Australia denies entry to Syrian refugees; cites London attack for justification
Sydney: Australia rejected 500 Syrian refugees on security grounds during more than a year of vetting while accepting 12,000 eligible for resettlement from Middle Eastern camps, an official said on Thursday.
Immigration and Border Protection minister Peter Dutton said the deadly rampage near Britain’s Parliament on Wednesday, in which a man used a knife and car as weapons to kill four people, showed Australia was right to be cautious on who it accepted.
“The tragic events in London and elsewhere demonstrate the government’s approach was prudent and there are people that we’d excluded on national security grounds and people that we do have concerns about that we have not brought to our country and we never will,” Dutton told reporters.
The government announced in September 2015 that 12,000 refugees from the war in Syria and Iraq would be resettled as quickly as possible.
All 12,000 have now been issued visas and more than 10,000 have already been brought to Australia, the government said on Wednesday.
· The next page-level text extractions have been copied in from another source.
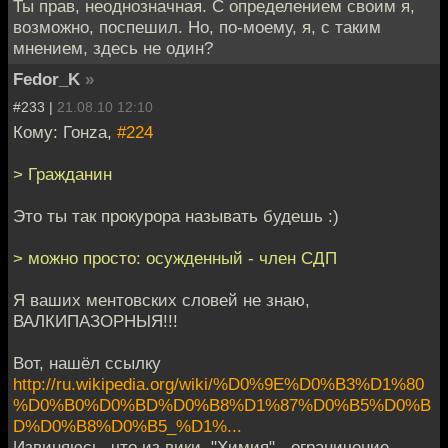
Ты прав, неоднозначная. С определением своим я,
возможно, поспешил. Но, по-моему, я, с таким
мнением, здесь не один?
Fedor_K
»
#233 |
21.08.10 12:10
Кому: Гонzа,
#224
> Гражданин
Это ты так прокурора называть будешь :)
> можно просто: осужденный - член СДП
Я ваших ментовских словей не знаю,
ВАЛКИПАЗОРНЫЯ!!!
Вот, нашёл ссылку
http://ru.wikipedia.org/wiki/%D0%9E%D0%B3%D1%80
%D0%B0%D0%BD%D0%B8%D1%87%D0%B5%D0%B
D%D0%B8%D0%B5_%D1%...
Извиняюсь, что из вики. "Химия" - ограничение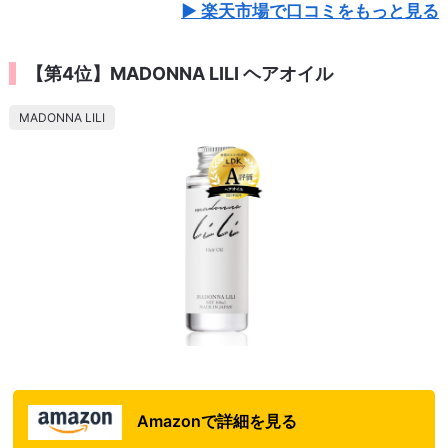
楽天市場で口コミをもっと見る
【第4位】MADONNA LILI ヘアオイル
MADONNA LILI
Amazonで詳細を見る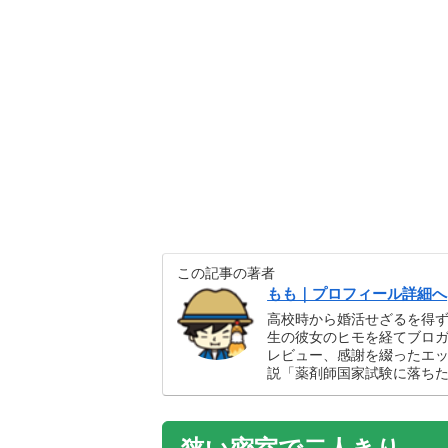
この記事の著者
もも｜プロフィール詳細へ
高校時から婚活せざるを得
生の彼女のヒモを経てブロガ
レビュー、感謝を綴ったエ
説「薬剤師国家試験に落ち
Dutton said there would have been “significant consequences in our own country” if the government had followed the opposition’s advice by bringing all the refugees to Australia quickly.
Dutton’s office did not immediately respond on Thursday to a request for comment on a newspaper report that as many 900 of the accepted refugees are members of Syria’s Christian minority.
Five people died in London, including the assailant, and another 40 were injured. The attacker’s identity has not been revealed, but Metropolitan Police counter-terrorism chief Mark Rowley has said Islamist terrorism was suspected.